Is that why the project took so long to complete overall?

“It was a long process, and I was very fortunate that Gilles and everyone at the label were so patient. I know that in an ideal world they’d have released it a lot sooner than it’s turned out, but luckily for me they really trusted my vision and the way that I work, and they let me go through it the way that I needed to.

“When you’re coming from what I come from, where you’re literally sitting with a computer in the studio with Coki or whatever, and you just jam, and you just please yourself. But when you’re called for another record label and when you’ve been asked to produce something for somebody, and when you’re taking all the musicianship and all the inspiration from the musicians, as well as Cuba itself, because they were traditional Cuban rhyhtms that I worked with, suddenly there emerges this mountain of a task in front of you. It’s not just making a beat and releasing it when you feel like it. It definitely felt like a huge challenge and that’s why it took me the time it did to complete. I think I’ve started and completed it at least three times [laughs].

“I’ve always stayed away from working on albums and all those things. A project like this, it’s so involving – you really live and breathe it, day in and day out, and that causes all sorts of problems at home [laughs]. But this is what I do, you know.”

“It’s Havana meets South London, you know?”

Do you feel changed by the experience? Do you think what you learned during the project will impact significantly on your future work?

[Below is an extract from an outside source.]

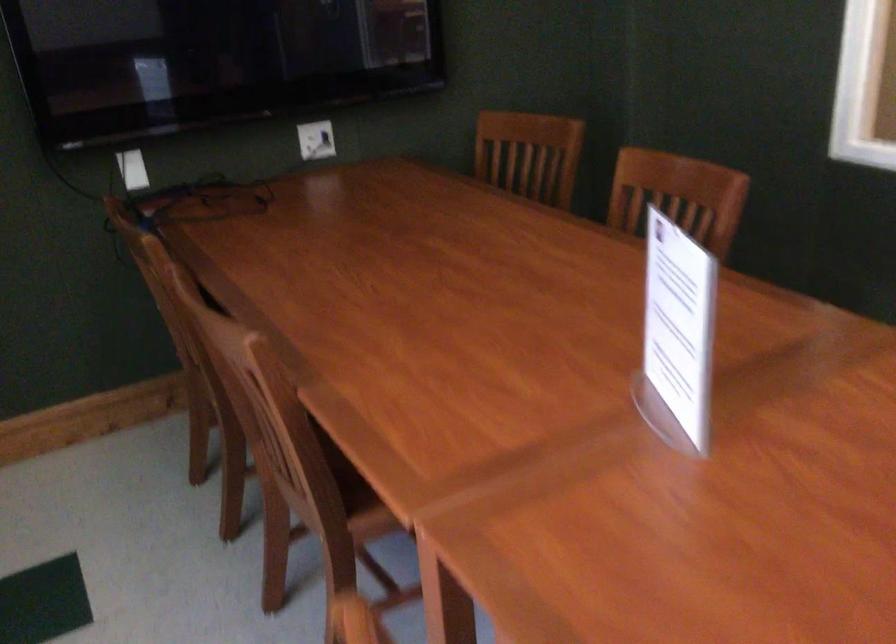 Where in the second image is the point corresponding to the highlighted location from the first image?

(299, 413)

“I’ve managed to complete an album and there’s a load of tracks that I’m happy to share with people – and that’s something that’s quite rare for me. I don’t release a lot of music. But something happened to me during the process I worked with a friend of mine, a producer called Simbad, on the finishing stages of the album, and where I had to go to both musically and mentally to create this was… well, I went to places I’ve never been before. I don’t mean to sound far out or cliche or anything like that, but when you go to certain places, and you explore a certain way and you discover certain things about yourself and about music, it’s impossible to go back. So without a doubt I think this project has heavily impacted on me and the way that I work, the way that I want to work in the future.”

Have the Cuban players you worked with heard the album as yet?

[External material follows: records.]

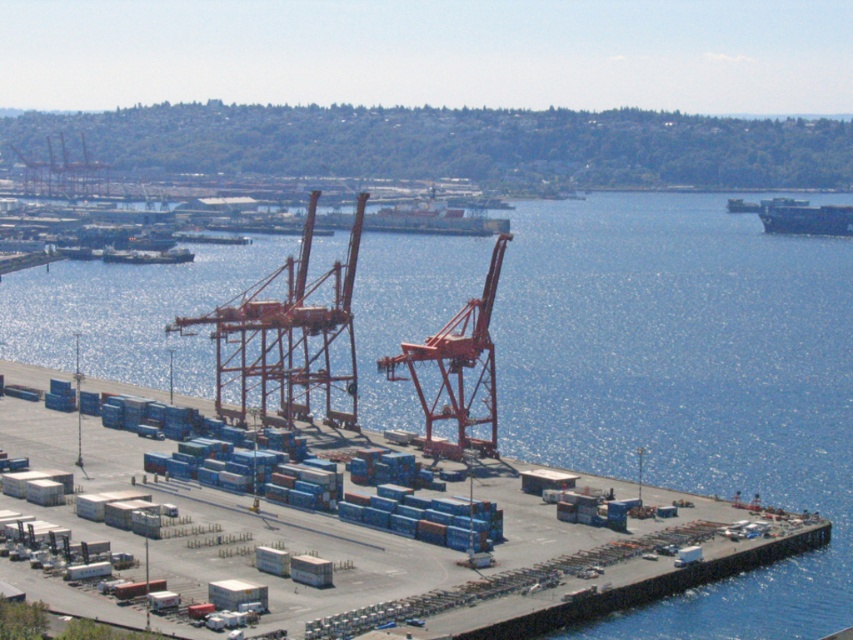 Looking at this image, you are a crane operator trying to load cargo onto the dark gray matte container ship at right. You need to lower a container onto the deck. Based on the scene, where should you position the container relative to the blue water at center?

The blue water at center is located below the dark gray matte container ship at right, so you should position the container on the deck of the dark gray matte container ship at right above the blue water at center to ensure it is placed correctly.

Consider the image. You are a crane operator trying to lower a container onto the dock. You notice the blue water at center and the metallic orange crane at center. Which object is directly above the other?

The metallic orange crane at center is directly above the blue water at center because the blue water at center is positioned under the metallic orange crane at center.

You are a crane operator standing at the center of the dock. You need to move a container from one point to another. The first point is point (415, 348) and the second point is point (82, 189). Which point is closer to you?

Point (415, 348) is in front of point (82, 189), so the first point is closer to you.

“A couple of the musicians that have been involved have heard the music and the feedback’s been good. But even just playing the music that I make to the guys and the girls out there – they don’t really have that kind of culture out there, it’s a different vibe. I’m thinking, I don’t know if I can even work with these guys because they’re on a totally different level musically, and I feel so inferior, but then you play them something of yours, and it’s not that they feel the same exactly, but they don’t know how you created what you created. So you’re both in an unknown, so to speak.

“I like to think that it was interesting for [the Cuban musicians] to hear what they do in a completely different context. I wanted [the album] to feel Cuban in a way, to respect the musicians and the culture, but at the same time I still wanted to make music that I could play to my audience, and in my environment – on a soundsystem. I played a couple of the dubs out at the weekend and they got a really nice response. It’s kind of like Havana meets South London, you know?”